Psychiater sollen Häftlinge betreuen

Versorgungsmangel im Maßnahmenvollzug

In die Affäre um einen psychisch kranken Häftling im Maßnahmenvollzug in der Justizanstalt Krems-Stein bieten die österreichischen Psychiater ihre Hilfe an.

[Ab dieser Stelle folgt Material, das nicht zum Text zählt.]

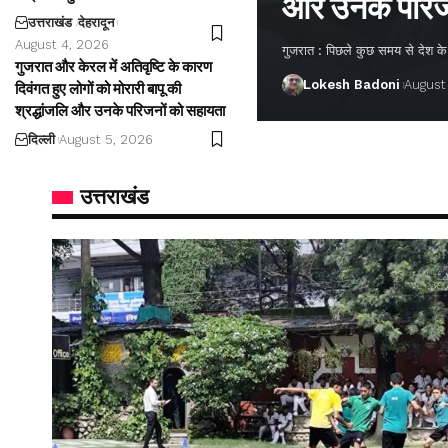
और उनके परिज
उत्तराखंड
देहरादून
August 4, 2026
गुजरात : पिछले कुछ समय से देश के अ
गुजरात और केरल में अतिवृष्टि के कारण
Lokesh Badoni
August
दिवंगत हुए लोगों को मोरारी बापू की
श्रद्धांजलि और उनके परिजनों को सहायता
दिल्ली
August 5, 2026
उत्तराखंड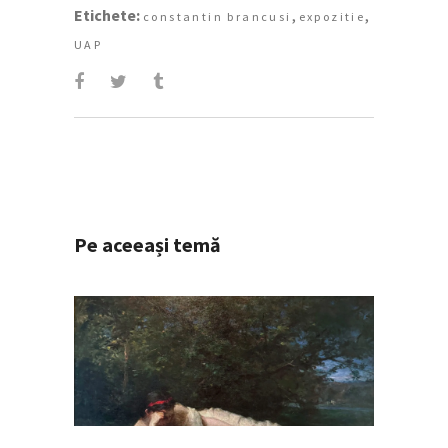
Etichete:
,
,
constantin brancusi
expozitie
UAP
Pe aceeași temă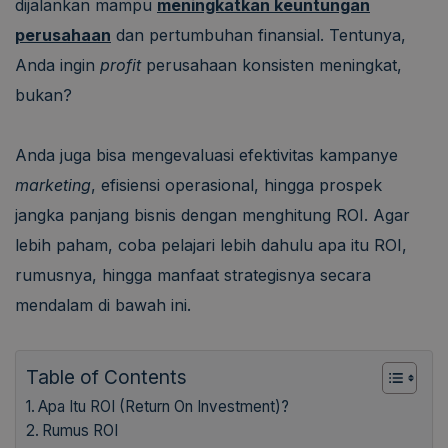
dijalankan mampu
meningkatkan keuntungan
perusahaan
dan pertumbuhan finansial. Tentunya,
Anda ingin
profit
perusahaan konsisten meningkat,
bukan?
Anda juga bisa mengevaluasi efektivitas kampanye
marketing
, efisiensi operasional, hingga prospek
jangka panjang bisnis dengan menghitung ROI. Agar
lebih paham, coba pelajari lebih dahulu apa itu ROI,
rumusnya, hingga manfaat strategisnya secara
mendalam di bawah ini.
Table of Contents
Apa Itu ROI (Return On Investment)?
Rumus ROI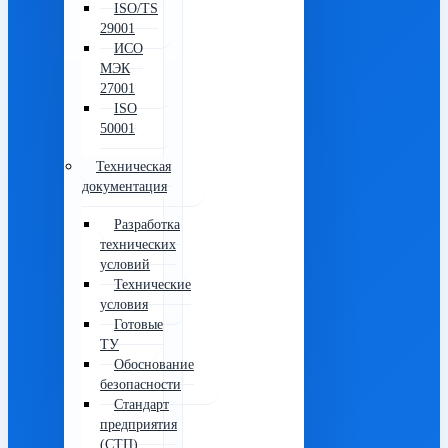
ISO/TS
29001
ИСО
МЭК
27001
ISO
50001
Техническая
документация
Разработка
технических
условий
Технические
условия
Готовые
ТУ
Обоснование
безопасности
Стандарт
предприятия
(СТП)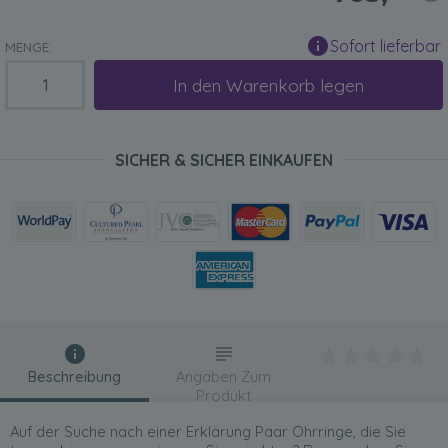
Sofort lieferbar
MENGE:
In den Warenkorb legen
SICHER & SICHER EINKAUFEN
Beschreibung
Angaben Zum
Produkt
Auf der Suche nach einer Erklärung Paar Ohrringe, die Sie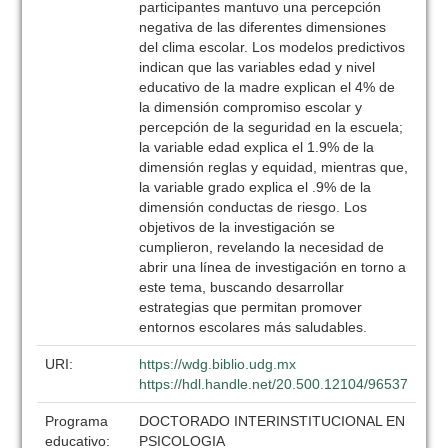
participantes mantuvo una percepción
negativa de las diferentes dimensiones
del clima escolar. Los modelos predictivos
indican que las variables edad y nivel
educativo de la madre explican el 4% de
la dimensión compromiso escolar y
percepción de la seguridad en la escuela;
la variable edad explica el 1.9% de la
dimensión reglas y equidad, mientras que,
la variable grado explica el .9% de la
dimensión conductas de riesgo. Los
objetivos de la investigación se
cumplieron, revelando la necesidad de
abrir una línea de investigación en torno a
este tema, buscando desarrollar
estrategias que permitan promover
entornos escolares más saludables.
URI:
https://wdg.biblio.udg.mx
https://hdl.handle.net/20.500.12104/96537
Programa
DOCTORADO INTERINSTITUCIONAL EN
educativo:
PSICOLOGIA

Die Mängel in der Versorgung dieser Insassen sind laut der Österreichischen Gesellschaft für Psychiatrie und Psychotherapie (ÖGPP) nicht neu. Es sei höchste Zeit, die Fachleute ernst zu nehmen, hieß es am Dienstag, 27. Mai in einer Stellungnahme. Der Präsident der Gesellschaft, Georg Psota, auch Chefarzt der Psychosozialen Dienste in Wien (PSD), sein Vorgänger in der Fachgesellschaft, Christian Haring, Regine Prunnlechner als Vorsitzende der Sektion für Gerichtspsychiatrie und Christian Geretsegger von der Sektion für "Unterbringung und Rechte in der Psychiatrie" wiesen in der der APA übermittelten Erklärung darauf hin, dass die "aktuelle Berichterstattung zum Thema Maßnahmenvollzug" zu Recht "beträchtliche Mängel auf diesem Gebiet in Österreich" aufzeige.

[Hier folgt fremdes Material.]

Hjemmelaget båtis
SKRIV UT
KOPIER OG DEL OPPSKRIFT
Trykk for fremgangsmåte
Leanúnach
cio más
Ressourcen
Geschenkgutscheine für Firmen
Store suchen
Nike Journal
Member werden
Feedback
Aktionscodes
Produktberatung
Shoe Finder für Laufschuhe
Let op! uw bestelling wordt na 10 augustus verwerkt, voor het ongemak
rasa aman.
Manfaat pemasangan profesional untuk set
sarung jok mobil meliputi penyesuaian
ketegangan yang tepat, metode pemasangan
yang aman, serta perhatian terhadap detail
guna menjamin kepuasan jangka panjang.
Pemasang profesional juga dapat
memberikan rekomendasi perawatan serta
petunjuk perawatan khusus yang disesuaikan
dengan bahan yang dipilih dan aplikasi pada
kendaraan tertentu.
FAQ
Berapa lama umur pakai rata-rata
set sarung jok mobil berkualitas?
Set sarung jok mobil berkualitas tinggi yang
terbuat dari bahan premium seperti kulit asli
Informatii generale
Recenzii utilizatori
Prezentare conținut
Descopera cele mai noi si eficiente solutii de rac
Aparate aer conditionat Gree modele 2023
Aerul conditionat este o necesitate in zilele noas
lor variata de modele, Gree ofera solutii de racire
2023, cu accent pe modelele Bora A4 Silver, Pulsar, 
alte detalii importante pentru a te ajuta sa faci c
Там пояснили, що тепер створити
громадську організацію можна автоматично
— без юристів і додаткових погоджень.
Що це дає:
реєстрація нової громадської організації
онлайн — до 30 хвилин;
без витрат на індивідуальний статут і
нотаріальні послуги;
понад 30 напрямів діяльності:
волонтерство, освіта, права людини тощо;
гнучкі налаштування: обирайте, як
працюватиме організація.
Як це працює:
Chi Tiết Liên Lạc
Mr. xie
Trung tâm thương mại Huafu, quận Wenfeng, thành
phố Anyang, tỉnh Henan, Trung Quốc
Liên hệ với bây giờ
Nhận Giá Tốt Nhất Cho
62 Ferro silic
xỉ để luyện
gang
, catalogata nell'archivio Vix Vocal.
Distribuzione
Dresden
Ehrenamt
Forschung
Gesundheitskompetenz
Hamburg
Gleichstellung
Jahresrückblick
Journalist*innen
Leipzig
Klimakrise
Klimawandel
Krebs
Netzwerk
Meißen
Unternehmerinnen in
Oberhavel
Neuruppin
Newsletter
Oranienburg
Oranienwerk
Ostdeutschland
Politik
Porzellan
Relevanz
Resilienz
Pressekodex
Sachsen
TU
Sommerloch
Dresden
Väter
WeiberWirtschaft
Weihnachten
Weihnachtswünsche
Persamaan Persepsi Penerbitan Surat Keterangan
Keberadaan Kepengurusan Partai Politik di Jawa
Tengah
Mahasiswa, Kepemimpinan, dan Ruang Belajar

Einbindung von Fachleuten gefordert

Doch neu sind die Missstände offenbar nicht. "Namhafte Psychiater mit umfangreichen Fachkenntnissen auf dem Gebiet der forensischen Psychiatrie haben in den letzten Jahren wiederholt darauf hingewiesen, dass sich eine zunehmend ungünstige und den Anforderungen eines modernen, humanen, fachlich vertretbaren und vernunftgemäßen Maßnahmenvollzuges zuwiderlaufende Situation entwickelt", stellten die Experten fest.
Wolle man das Problem angehen, sei die Einbindung von Fachleuten notwendig: "Die Verbesserung vergleichbar unwürdiger Situationen ist ohne psychiatrische Expertise nicht möglich." Justizminister Wolfgang Brandstetter (ÖVP), der "sich dankenswerter Weise diesem Thema widmen" wolle, biete man Expertise - speziell vonseiten der forensischen Psychiatrie - an. Die ÖGPP, sei allerdings auch "im Sinne einer Forderung der Meinung, dass es höchst an der Zeit ist, die Fachleute ernst zu nehmen, mit einzubeziehen und gemeinsam Lösungen für eine bessere forensisch-psychiatrische Versorgung zugunsten der vielen Betroffenen zu entwickeln."